A Tale of Two Cities: Cluj & Timisoara, Romania
Two of my personal favourites are Cluj-Napoca and Timisoara, both of which lay claim to being Romania’s second city. That is where the similarity ends. Cluj (‘Kolozsvár’) was the capital of Transylvania under Hungarian rule, while Timisoara’s influence is apparent from its ‘Little Vienna’ tag. The Carpathian mountains acted as a shield for Europe for centuries, while the Danube to the south of them has been the route of invaders, traders and travellers for just as long. As a consequence modern day Romania is a cultural tapestry; its language is Latin, inherited from the Romans, but it has been settled and influenced by people from all corners of the continent, and beyond, and has minorities of Hungarians, Germans, Turks, Armenians and Ukrainians.
When I first stepped off an international train at Cluj one dark night I had no idea was embarking on a journey that would lead to a love affair with this irresistible country; one that has persisted over the years. Back then it was a terrifying experience; it was 1985 but it felt much more like Orwell’s 1984. My first thought was to flee back over the border, but once I got used to the fear, and the shortages, and saw the beauty of the countryside, and experienced the genuine, heartfelt hospitality of its people I was hooked. Nowadays it is no longer a frightening, difficult journey over the Iron Curtain to Romania. There are frequent, direct low cost flights from Luton to both Cluj and Timisoara and daily scheduled connections with Lufthansa and Austrian Airlines from Heathrow.
Cluj is a frenetic, buzzing cosmopolitan University City with excellent restaurants and bars, shopping malls and cinemas, theatres and eclectic and neo-classical architecture, much of it dating back to the centuries of Hungarian rule. Key attractions include the Banffy art gallery, St. Mihai cathedral, the village and pharmacy museums, the famous botanic gardens with their giant water-lilies, and the beautiful art nouveau National Theatre – take in an opera as the top box seats must be the best bargain in Europe! My favourite hotel is the 4-star Agape, just off the main square, though I also have a soft spot for the Belvedere, a communist-era carbuncle atop the old citadel hill. Despite first impressions the services are very good, there is ample parking and the view across the city is fantastic. Cluj is perfect for a short break or as a gateway to Transylvania. It also makes a perfect two centre city break with Timisoara.
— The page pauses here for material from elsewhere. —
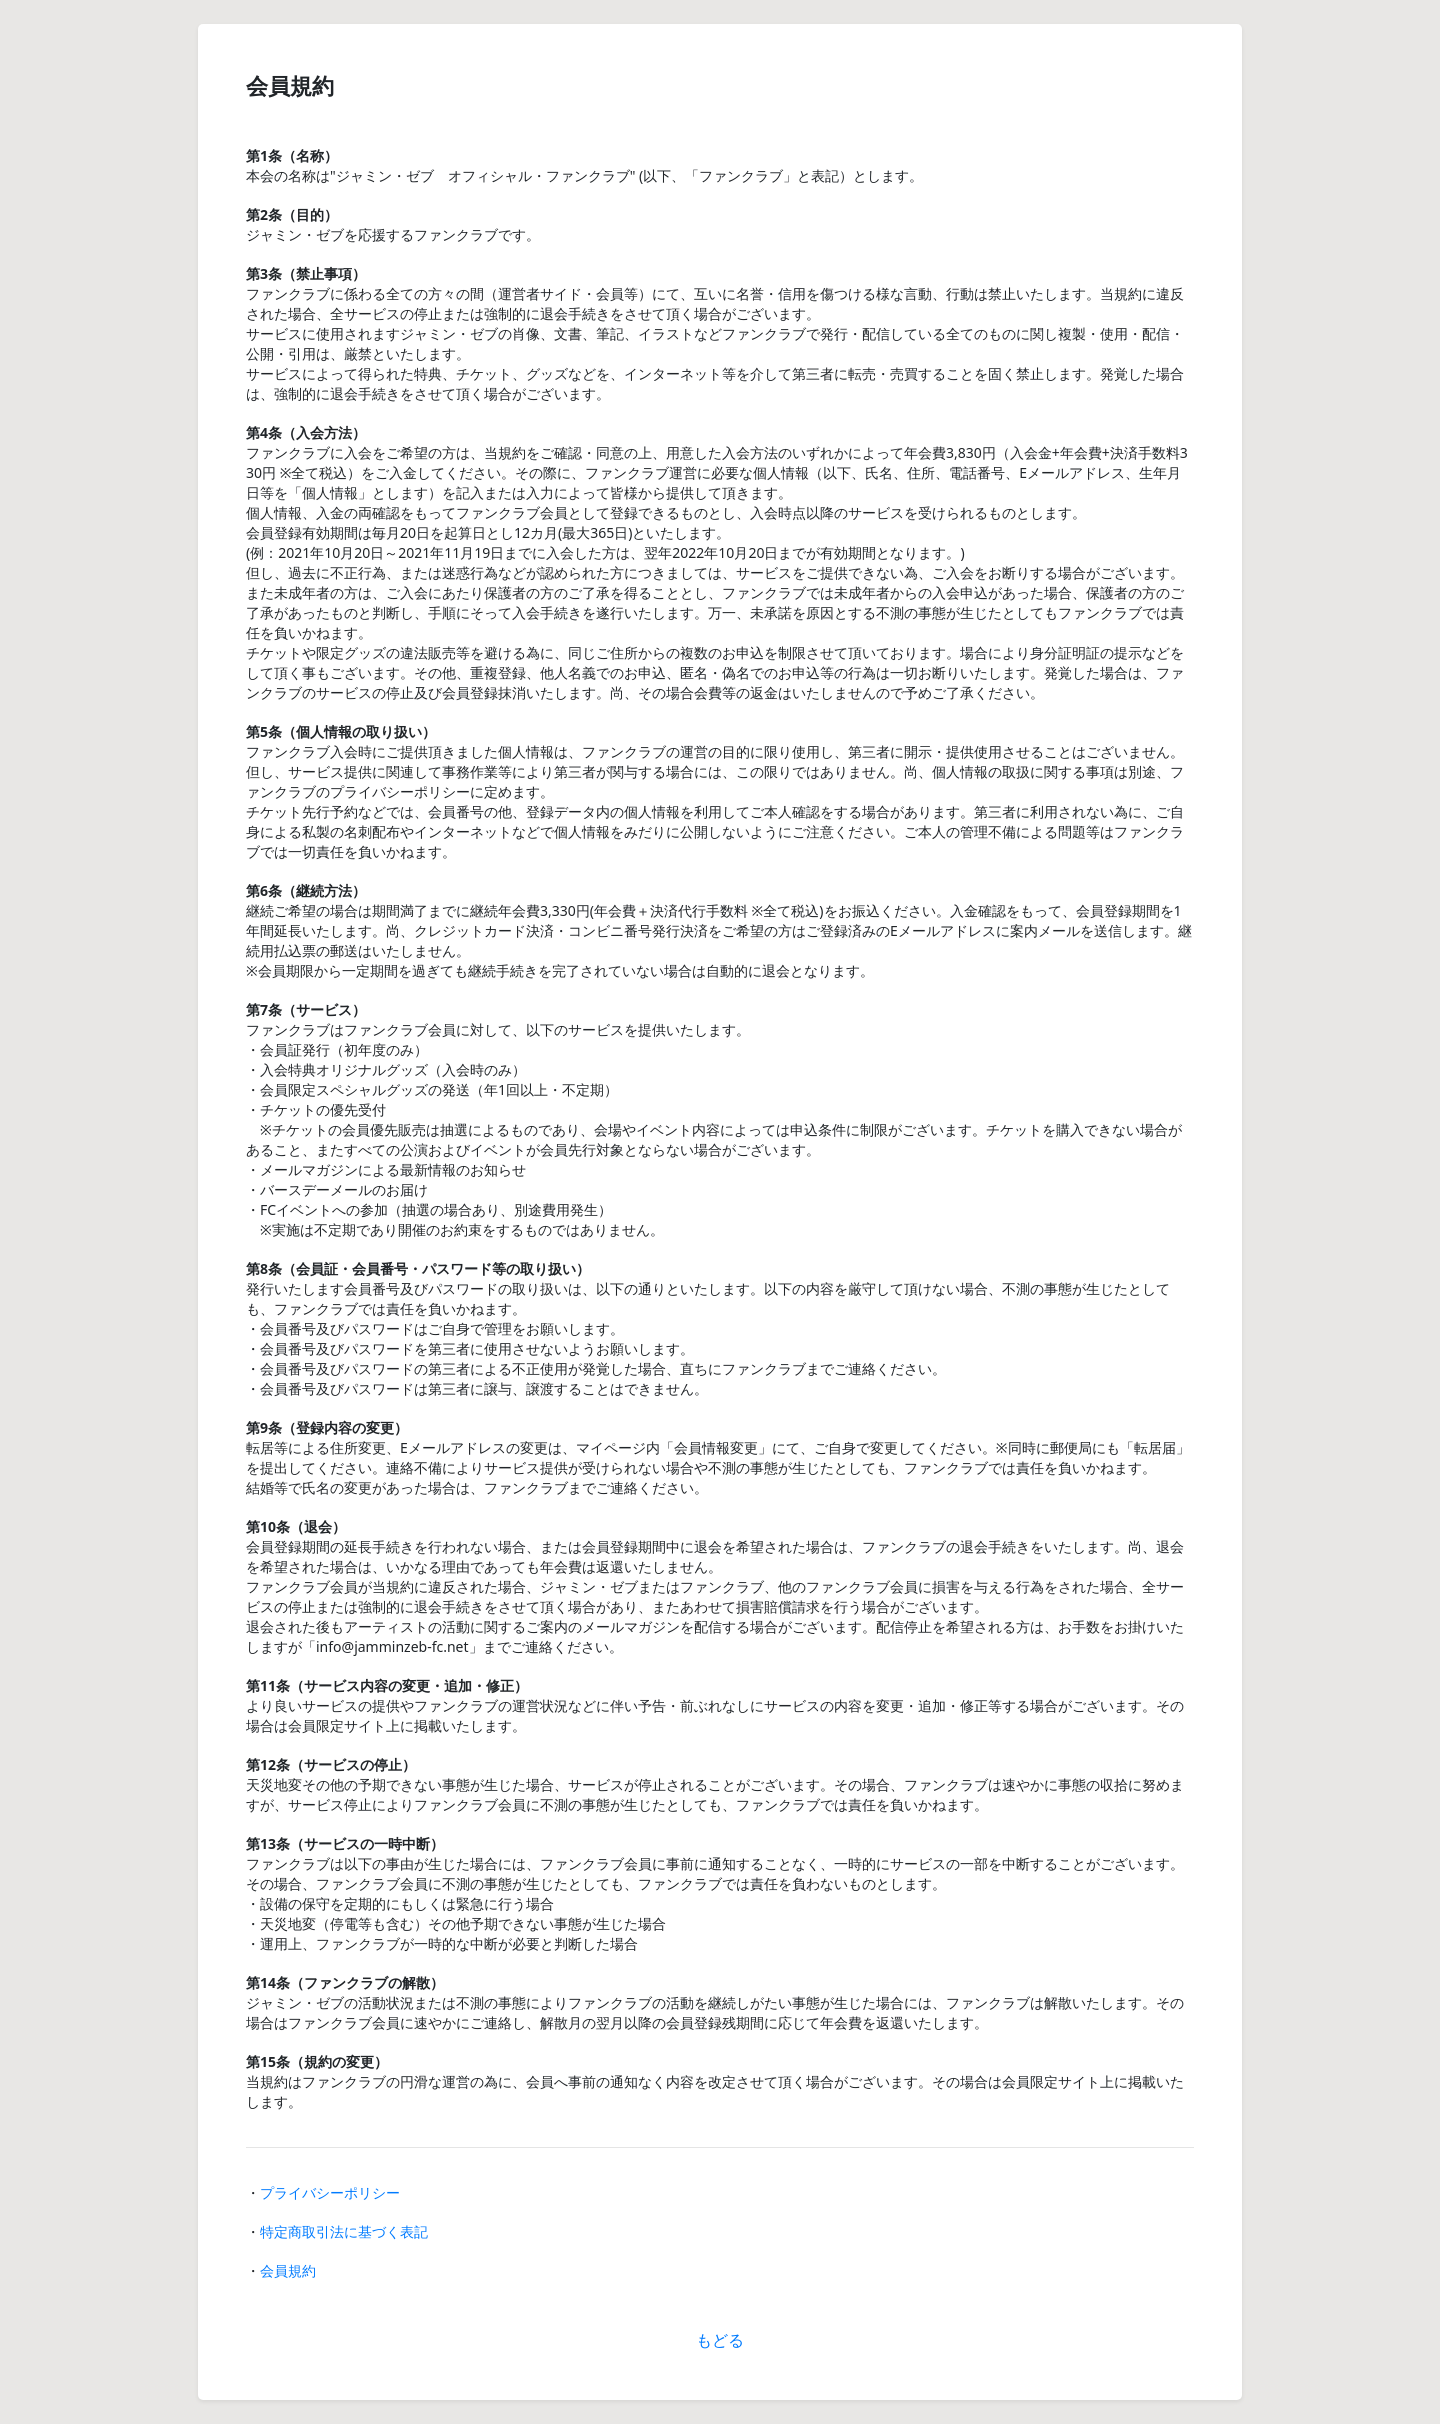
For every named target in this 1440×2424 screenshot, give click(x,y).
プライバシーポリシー (330, 2192)
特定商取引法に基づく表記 (344, 2231)
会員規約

Fly into one of these cities and back from the other, and link them with a scenic rail journey through the Apuseni Mountains. Or take a morning train and hop off at the pretty city of Oradea before continuing your journey later.
Timisoara is another university city with Hungarian ancestry but it is the Austrians, that ruled during the time of the Dual Monarchy that have left their mark in its beautiful architecture. The pretty Unity Square is lined with baroque buildings: the Catholic cathedral, Serbian Orthodox cathedral and the trinity column, while other districts have many examples of Viennese ‘Secessionist’ style - of special note are those designed by the local architect Szekely. Timisoara is an elegant city too, and so easy to explore with large squares, parks and gardens, museums, theatres (and opera), shops including exclusive boutiques, and dazzling food and flower markets (check out the roses). It also has plenty of bars and restaurants, coffee houses, pavement cafes, and wine cellars, and the traditional beer garden at the Timisoara Brewery.
There are numerous quality hotels but my personal favourite is the 4-star art deco Savoy, just a short stroll from the key sights. Nearby is Maria Square where the 1989 Romanian Revolution was sparked with the eviction of a reformist priest by the notorious Securitate – the Secret Police. Timisoara has always been a progressive, cosmopolitan city, facing West rather than East, so it was no surprise that the Revolution started here. Make your way to the immense, Romanian Orthodox cathedral on Victory Square, where thousands of people faced up to the tanks, and Securitate snipers, then to the opera house where Timisoara was declared the first free town in Romania.